**Task goal**. Find the word "Ipoh" in the listing; pull out each line holding it.

**Records shown**.

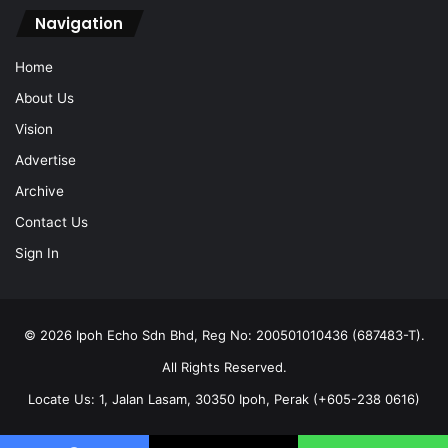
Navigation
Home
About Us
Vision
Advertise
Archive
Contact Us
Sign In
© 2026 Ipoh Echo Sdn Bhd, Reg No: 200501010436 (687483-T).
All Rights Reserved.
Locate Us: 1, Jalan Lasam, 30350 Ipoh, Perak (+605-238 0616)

...

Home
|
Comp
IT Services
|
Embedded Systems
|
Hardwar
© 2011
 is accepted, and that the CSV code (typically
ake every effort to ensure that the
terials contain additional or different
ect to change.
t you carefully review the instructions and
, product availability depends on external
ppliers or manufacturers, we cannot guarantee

**Finished exercise**.
© 2026 Ipoh Echo Sdn Bhd, Reg No: 200501010436 (687483-T).
Locate Us: 1, Jalan Lasam, 30350 Ipoh, Perak (+605-238 0616)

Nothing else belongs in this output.